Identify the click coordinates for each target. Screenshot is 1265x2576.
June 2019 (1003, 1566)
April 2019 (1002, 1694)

...

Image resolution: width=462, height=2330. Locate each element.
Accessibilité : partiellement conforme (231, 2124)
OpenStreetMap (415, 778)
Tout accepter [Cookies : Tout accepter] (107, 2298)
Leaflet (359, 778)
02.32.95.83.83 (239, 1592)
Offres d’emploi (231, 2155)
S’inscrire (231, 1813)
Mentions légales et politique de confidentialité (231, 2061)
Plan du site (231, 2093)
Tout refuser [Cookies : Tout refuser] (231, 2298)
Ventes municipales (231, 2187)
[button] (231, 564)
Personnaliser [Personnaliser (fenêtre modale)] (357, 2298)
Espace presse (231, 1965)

...

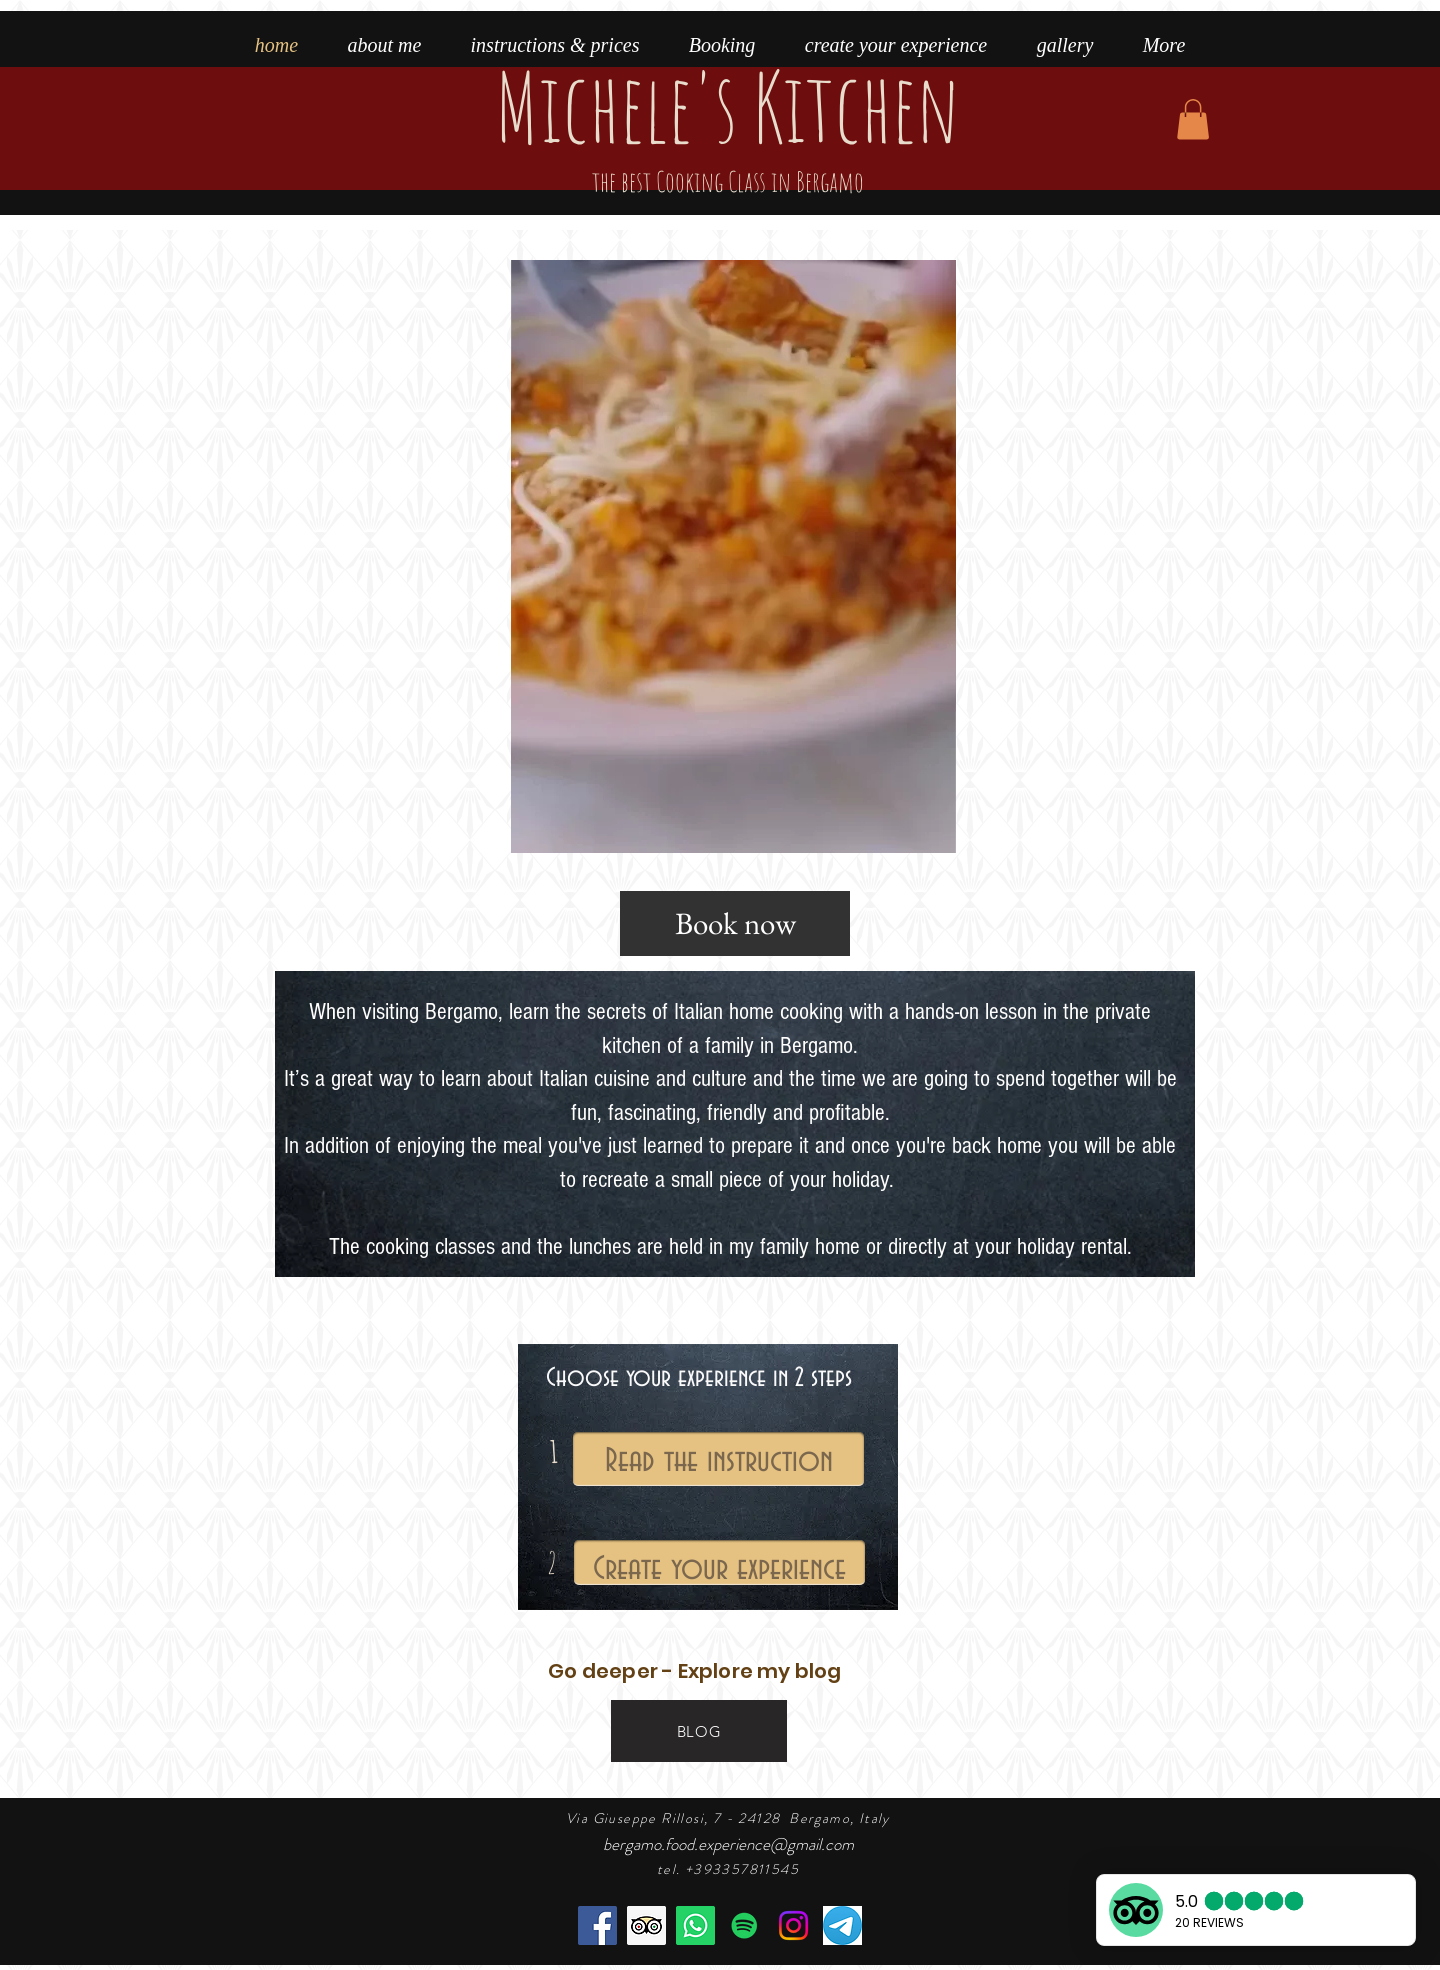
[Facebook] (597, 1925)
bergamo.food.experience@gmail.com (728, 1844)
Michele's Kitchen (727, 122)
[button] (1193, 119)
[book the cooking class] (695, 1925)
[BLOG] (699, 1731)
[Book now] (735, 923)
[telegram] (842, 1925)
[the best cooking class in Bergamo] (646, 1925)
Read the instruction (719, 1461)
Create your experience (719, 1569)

▸ **Work request**
One stretch of the lines above is wanted, from the line that contains "Identify the click" through the line that contains "April 2019 (1002, 1694)". Output it exactly.

▸ **Task answer**
Identify the click coordinates for each target. Screenshot is 1265x2576.
June 2019 (1003, 1566)
April 2019 (1002, 1694)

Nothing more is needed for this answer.